“Duct tape yourself to the saddle - it’s going to be a rodeo ride,” said Chip Macdonald when asked about the economic outlook in 2009. Macdonald owns Best Safety, a Cambridge, N.Y.-based company that offers safety program implementation and management to companies of all sizes.
He indicated it was a “no-brainer” that contractors would contractor would strengthen their safety procedures in a tighter economy. “In the next decade roofing contractors may not survive a minor lost-time accident, let alone a fatal fall,” he said. “Safety has become non-negotiable contract article.”
Macdonald offered the following list of safety suggestions:
- Make workplace safety and health a “condition of employment” - not a slogan. Back it up. First warnings are last warnings.
- Get serious. Issue an OSHA 1926 Construction Standard to everyone you employ. Assign them regular job-specific topics each month and quiz everyone, including yourself. Take OSHA Outreach Training regularly. Pay special attention to your apprentices because they’re your future.
- Institute a Near-Miss Program. If you don’t know what that is, you’d better learn.
- Ask your employees to write their own corporate safety and health program. They’re the ones at risk every day, not you. Have them revise it annually. They will be much better at it than you think they are.
- Learn to document Job Safety Analysis (JSA) from pre-bid to substantial completion. It’s the only light that works on your road to zero accidents.

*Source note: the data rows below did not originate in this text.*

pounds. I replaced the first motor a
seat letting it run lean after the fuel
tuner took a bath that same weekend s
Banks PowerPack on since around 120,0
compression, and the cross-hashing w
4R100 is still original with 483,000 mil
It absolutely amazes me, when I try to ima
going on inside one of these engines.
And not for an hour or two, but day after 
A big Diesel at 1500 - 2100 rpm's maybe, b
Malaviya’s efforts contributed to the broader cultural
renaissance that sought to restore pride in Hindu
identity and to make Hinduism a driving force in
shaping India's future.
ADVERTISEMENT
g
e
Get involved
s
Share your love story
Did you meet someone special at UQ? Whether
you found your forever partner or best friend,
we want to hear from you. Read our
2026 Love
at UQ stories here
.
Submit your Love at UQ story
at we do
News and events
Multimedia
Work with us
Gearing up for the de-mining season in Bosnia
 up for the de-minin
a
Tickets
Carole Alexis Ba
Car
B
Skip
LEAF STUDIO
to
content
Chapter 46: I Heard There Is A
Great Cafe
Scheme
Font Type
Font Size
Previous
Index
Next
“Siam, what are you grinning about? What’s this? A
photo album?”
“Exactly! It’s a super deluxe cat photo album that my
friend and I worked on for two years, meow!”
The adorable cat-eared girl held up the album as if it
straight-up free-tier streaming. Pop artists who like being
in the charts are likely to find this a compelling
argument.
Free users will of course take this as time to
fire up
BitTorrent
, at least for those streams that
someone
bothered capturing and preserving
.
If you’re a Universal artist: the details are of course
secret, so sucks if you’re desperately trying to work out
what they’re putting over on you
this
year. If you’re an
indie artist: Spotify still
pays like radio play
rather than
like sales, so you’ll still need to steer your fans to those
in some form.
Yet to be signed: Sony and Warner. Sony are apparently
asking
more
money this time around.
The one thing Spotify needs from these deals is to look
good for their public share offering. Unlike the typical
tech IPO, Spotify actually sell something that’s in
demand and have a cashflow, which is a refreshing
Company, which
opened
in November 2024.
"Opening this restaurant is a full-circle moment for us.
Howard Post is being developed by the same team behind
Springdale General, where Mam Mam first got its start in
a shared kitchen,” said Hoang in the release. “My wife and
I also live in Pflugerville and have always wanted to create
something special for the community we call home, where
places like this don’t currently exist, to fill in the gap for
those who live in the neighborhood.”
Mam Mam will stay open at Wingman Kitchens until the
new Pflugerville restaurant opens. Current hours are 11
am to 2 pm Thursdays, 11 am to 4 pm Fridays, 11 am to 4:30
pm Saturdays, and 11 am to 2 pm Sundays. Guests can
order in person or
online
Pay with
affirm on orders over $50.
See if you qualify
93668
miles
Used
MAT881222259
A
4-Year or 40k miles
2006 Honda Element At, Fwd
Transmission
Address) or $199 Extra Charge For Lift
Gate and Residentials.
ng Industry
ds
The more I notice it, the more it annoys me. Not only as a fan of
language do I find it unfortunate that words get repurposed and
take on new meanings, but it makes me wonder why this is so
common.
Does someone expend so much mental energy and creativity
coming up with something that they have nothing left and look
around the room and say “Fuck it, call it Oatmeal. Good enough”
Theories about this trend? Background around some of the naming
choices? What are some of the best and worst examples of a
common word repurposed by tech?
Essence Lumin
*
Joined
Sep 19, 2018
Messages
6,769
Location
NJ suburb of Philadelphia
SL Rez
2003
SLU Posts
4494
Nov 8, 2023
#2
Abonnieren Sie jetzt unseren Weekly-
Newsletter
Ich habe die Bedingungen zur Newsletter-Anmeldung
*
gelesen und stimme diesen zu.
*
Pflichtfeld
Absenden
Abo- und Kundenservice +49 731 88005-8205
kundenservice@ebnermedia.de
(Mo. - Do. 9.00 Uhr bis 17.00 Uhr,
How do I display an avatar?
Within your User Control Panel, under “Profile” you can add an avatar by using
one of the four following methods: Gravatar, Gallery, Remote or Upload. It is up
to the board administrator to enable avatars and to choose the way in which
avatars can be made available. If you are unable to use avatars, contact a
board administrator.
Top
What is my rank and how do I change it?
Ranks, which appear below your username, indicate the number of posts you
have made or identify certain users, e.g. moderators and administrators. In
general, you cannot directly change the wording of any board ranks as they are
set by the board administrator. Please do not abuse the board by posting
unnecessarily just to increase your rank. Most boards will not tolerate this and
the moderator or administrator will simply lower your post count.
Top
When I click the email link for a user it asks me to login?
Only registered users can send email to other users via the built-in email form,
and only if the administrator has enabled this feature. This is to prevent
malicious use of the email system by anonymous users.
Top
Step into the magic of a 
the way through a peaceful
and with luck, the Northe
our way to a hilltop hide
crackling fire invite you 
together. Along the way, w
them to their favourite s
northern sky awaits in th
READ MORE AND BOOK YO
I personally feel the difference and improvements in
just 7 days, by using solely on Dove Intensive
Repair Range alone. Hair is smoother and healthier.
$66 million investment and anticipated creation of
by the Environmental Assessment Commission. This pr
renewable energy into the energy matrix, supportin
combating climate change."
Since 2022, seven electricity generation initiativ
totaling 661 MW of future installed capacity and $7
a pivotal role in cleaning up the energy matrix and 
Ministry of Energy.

- Establish a “Tag-Out-of-Service” policy company-wide. Put a tag in every pay envelope every week. Equipment-caused accidents are simply no longer affordable.
- Start a real preventive maintenance program. Invest in quality ladders, scaffolds, and tools and send them back to the manufacturer for annual reconditioning, repair or replacement. We can’t afford the “disposable economy” any longer.
- Designate a competent person (not your foreman) and make them responsible for the crew’s gear and safety. Have him/her change the company vehicle’s oil and tires, inventory and inspect hand tools, clean the jobsite regularly, check on-site materials for damage, defects and short counts, conduct JSAs, etc. Involvement harbors trust and trust gains loyalty.
- Buy a $100 U.S. savings bond for everyone you hire and put them in escrow. They’re low interest, but they’re safe. Every quarter an employee works without an OSHA-recordable accident, add another bond. If they have a preventable accident, remove one bond and use it to reward another. The longer they’re employed accident-free, the more they’re worth. After 10 years or lay-off, hand them over. This is the only incentive program I’ve seen that works.